La Haute Cour : Où en est l’évacuation de la colonie illégale de Migron ?

Thème : Colonisation, yesha Shalom Akhshav : action et influence

Shalom Akhshav - “La Paix Maintenant”
mis en ligne le 12 février 2007

Le combat contre la colonisation continue. Shalom Akhshav a choisi (aussi) la voie judiciaire, qui promet d’être longue et difficile. Mais il semble que cela pourrait marcher, comme le démontre l’exemple de Migron

Shalom Akhshav, 12 février 2007

Trad. : Gérard Eizenberg pour La Paix Maintenant

Ce matin (lundi), la Haute Cour de Justice a ordonné à l’Etat d’Israël de soumettre dans les 60 jours un rapport détaillé sur les mesures prises pour évacuer la colonie illégale de Migron. Ce rapport devrait comprendre les résultats des négociations entre Amir Peretz, ministre de la défense, et les colons pour que ceux-ci évacuent volontairement, ainsi que le calendrier de cette évacuation. L’audience s’est tenue dans le cadre d’une action en justice intentée par Shalom Akhshav (La Paix Maintenant) [et les propriétaires palestiniens, ndt] au sujet de Migron [1].

Le 17 février 2006, l’Etat avait répondu à cette action en justice. Il avait reconnu que la création de la colonie sauvage de Migron avait été une erreur, et qu’aucune autorisation officielle n’avait été délivrée. De plus, l’Etat avait reconnu également que Migron se situait sur des terres palestiniennes privées [2]. L’Etat avait reconnu enfin que seules deux questions restaient en suspens : quand évacuer la colonie et est-ce que les colons le feraient volontairement ou seraient-ils forcés à le faire par les forces de sécurité ?

Quelques infos sur Migron

(source : Shalom Akhshav - Observatoire de la colonisation)

Comme c’est le cas pour toutes les autres colonies sauvages, le site de Migron n’a pas été choisi au hasard. Il est situé sur une colline qui surplombe la route n° 60, principale route qui relie le Nord de la Cisjordanie à sa partie Sud, entre les colonies de Geva Binyamin et d’Ofra (à l’Est de Ramallah).

La colonie sauvage de Migron a été créée entre mars et juillet 2002. Au départ, il s’agissait simplement d’une antenne posée par l’un des opérateurs de téléphones portables, suite à des plaintes de la part de colons sur la mauvaise réception dans cette zone. Depuis lors, Migron n’a cessé de grossir et de se développer : routes, connexion aux réseaux électrique et hydraulique, tout cela financé par le ministère du logement.

Plus grave : Migron a été construit sur des terres dont l’Etat d’Israël savait, d’après ses propres registres du cadastre, qu’elles appartenaient à un certain nombre de familles palestinienne qui habitent les villages voisins de Burqa et de Deir Dibwan.

Sans aucune considération pour la loi, les colons ont établi leur colonie sur des terres privées palestiniennes avec la coopération d’instances gouvernementales et sous la protection de l’armée et de la police. Lorsque les propriétaires [palestiniens] ont déposé plainte auprès de l’Administration civile, les plaintes ont été enregistrées, mais aucune action ne s’en est ensuivie.

Le rapport Sasson, commandé par le gouvernement, a conclu que plus de 4 millions de shekels (environ 800.000 euros) de fonds publics ont été investis illégalement dans cette colonie.

A présent, environ 60 caravanes se trouvent sur le site, très probablement financées par le gouvernement et offertes à l’organisation "Amana" [3]. Dans la partie Est de Migron, deux bâtiments en dur ont été construits ces dernières années.

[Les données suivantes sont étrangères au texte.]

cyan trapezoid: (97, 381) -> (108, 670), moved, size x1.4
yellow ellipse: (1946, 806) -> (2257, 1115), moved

En outre, les colons ont érigé une importante clôture autour de Migron, qui inclut d’immenses portions de terres "pour raisons de sécurité", terres connues pour appartenir également à des personnes palestiniennes privées.

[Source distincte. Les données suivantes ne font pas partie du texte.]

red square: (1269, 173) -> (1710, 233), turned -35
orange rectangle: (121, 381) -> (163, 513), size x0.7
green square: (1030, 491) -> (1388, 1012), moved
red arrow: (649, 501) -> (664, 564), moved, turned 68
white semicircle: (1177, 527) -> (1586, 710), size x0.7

Aujourd’hui, Migron est sans aucun doute la plus grande et la plus développée des colonies sauvages en Cisjordanie. Elle n’est pas la seule à avoir été établie sur des terres privées palestiniennes, mais elle est emblématique du mépris total de la loi démontré par les colons. En conséquence, elle sera la première à passer le test de la Haute Cour de Justice.